Editor’s note: Andrea and Jennifer are both speaking at ODSC West 2021. Be sure to check out their talk, “Practical Reinforcement Learning for Data Scientists,” there!
Reinforcement learning is a promising area of intense research within artificial intelligence. It addresses the problem of automatic learning of problem-solving optimally over time. In other words, reinforcement learning studies how an agent can interact with its environment to learn a policy that maximizes expected cumulative rewards for a task.
As we study reinforcement learning, we become open to new ideas. We learn that a world with static input and static output does not exist; instead, the world is constantly changing, even problems that look like a static input with actual output. In reality, problems are often dynamic over time. For example, imagine you want to determine which one drug is most effective at treating cancer versus all others. This postulate may seem like a static problem, but over time one realizes that new drugs appear on the market and work differently for different cancers. Because reinforcement algorithms learn over time and change with new data, they are powerful tools to predict the next-best moves for many industries.
Recently, reinforcement learning has experienced growth and interest due to use case results in robotics, finance, autonomous driving, business, education, energy, healthcare, to name a few. In the past, limits of scalability existed with reinforcement learning projects. However, two new distributed computing frameworks, Pytorch and Ray, have made reinforcement learning much more efficient and scalable. We find that these platforms are great supplements to classical reinforcement learning libraries such as OpenAI’s gym library.
Our course discusses how reinforcement learning applies to financial data modeling, prediction, and forecasting. There is an opportunity for the data scientist to predict financial volatility in the markets using Optiver’s Kaggle competition data and open-source financial data. Modeling markets is a forecasting problem one could apply reinforcement learning to solve. Large financial datasets include the US Funds Dataset from Yahoo Finance, among others.

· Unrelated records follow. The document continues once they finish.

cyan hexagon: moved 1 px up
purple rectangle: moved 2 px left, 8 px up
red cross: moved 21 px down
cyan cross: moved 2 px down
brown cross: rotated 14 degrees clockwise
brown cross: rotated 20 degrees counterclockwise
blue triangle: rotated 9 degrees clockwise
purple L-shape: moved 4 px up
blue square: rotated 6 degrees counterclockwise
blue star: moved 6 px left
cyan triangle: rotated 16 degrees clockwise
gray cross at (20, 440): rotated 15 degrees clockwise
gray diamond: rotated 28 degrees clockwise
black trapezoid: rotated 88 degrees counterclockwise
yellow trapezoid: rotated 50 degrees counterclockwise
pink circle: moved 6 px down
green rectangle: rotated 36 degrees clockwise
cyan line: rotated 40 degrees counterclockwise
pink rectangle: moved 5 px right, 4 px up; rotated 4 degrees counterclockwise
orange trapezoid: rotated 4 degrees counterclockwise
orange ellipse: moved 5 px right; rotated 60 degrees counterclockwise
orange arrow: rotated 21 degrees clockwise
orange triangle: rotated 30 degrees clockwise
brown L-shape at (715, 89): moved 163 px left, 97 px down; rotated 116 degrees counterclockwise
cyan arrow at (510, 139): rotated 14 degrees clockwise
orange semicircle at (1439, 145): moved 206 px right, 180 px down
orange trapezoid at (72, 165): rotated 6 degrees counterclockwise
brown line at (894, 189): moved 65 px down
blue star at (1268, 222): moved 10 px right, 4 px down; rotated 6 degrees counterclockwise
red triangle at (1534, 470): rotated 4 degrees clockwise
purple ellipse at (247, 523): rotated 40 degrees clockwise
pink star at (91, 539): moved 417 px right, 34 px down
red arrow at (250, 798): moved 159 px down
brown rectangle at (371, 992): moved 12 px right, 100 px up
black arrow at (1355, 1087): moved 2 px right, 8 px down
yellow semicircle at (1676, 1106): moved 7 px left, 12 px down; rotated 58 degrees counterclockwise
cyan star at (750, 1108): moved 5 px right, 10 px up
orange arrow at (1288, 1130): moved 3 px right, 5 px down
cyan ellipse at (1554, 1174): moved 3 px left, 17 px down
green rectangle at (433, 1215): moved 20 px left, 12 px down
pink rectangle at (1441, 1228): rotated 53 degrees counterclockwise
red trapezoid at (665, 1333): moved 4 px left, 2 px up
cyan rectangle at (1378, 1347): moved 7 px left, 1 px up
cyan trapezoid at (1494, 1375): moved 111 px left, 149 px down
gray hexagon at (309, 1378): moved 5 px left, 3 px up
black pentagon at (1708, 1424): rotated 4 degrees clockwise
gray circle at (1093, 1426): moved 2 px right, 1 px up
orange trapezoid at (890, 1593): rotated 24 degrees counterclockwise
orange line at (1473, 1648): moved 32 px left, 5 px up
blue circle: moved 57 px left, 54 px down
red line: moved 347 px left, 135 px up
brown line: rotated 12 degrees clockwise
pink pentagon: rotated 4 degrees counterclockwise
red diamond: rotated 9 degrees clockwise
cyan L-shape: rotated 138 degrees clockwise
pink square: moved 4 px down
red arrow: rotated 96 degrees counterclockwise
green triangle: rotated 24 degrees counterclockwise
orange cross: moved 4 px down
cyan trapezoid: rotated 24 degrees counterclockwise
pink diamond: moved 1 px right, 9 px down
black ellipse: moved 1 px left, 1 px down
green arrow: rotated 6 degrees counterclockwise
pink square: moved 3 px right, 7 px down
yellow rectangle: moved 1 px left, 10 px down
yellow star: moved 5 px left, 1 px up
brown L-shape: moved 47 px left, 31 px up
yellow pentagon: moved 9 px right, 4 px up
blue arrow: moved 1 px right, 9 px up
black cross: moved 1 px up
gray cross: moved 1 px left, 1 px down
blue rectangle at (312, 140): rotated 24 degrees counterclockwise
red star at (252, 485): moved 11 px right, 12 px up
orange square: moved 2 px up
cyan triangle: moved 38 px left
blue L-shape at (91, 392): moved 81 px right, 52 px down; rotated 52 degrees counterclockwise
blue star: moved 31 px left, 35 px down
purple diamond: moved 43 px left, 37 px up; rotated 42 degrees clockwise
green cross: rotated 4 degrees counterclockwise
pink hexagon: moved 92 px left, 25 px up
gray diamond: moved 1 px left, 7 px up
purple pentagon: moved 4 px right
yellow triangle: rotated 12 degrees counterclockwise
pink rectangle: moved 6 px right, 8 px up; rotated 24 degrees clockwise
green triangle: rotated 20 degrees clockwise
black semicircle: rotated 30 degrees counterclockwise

Our tutorial focuses on the problem space of financial markets. We provide a gentle introduction during the discussion portion to the canonical Q-Learning with an example of winning the cart-pole problem game. In this problem, a pole, attached by a movable joint to a cart, swings. The cart moves along a track with no friction. The system applies a force of +1 or -1 to the cart. The goal is to prevent the pole (acting like a pendulum) from falling. We will use this simple example to demonstrate a q-learning approach and the problem space. Next, we move on to discuss more sophisticated reinforcement learning. We focus on a technique called Deep Q Learning. Deep Q Learning evolved from Q-Learning, the classic reinforcement learning technique that catalogs and maximizes rewards while learning the best policy.
Our ODSC-West tutorial outlines how reinforcement learning applies to a finance example, predicting the next best move (i.e., best purchase and sales of stocks) to maximize gains. Our valuable tutorial will teach both deep learning and distributed computing skills. Our tutorial provides a better understanding of reinforcement learning, its uses, and hands-on applications of reinforcement learning.
Article by Jennifer D. Davis, PhD, and Andrea Lowe, PhD of Domino Data Labs.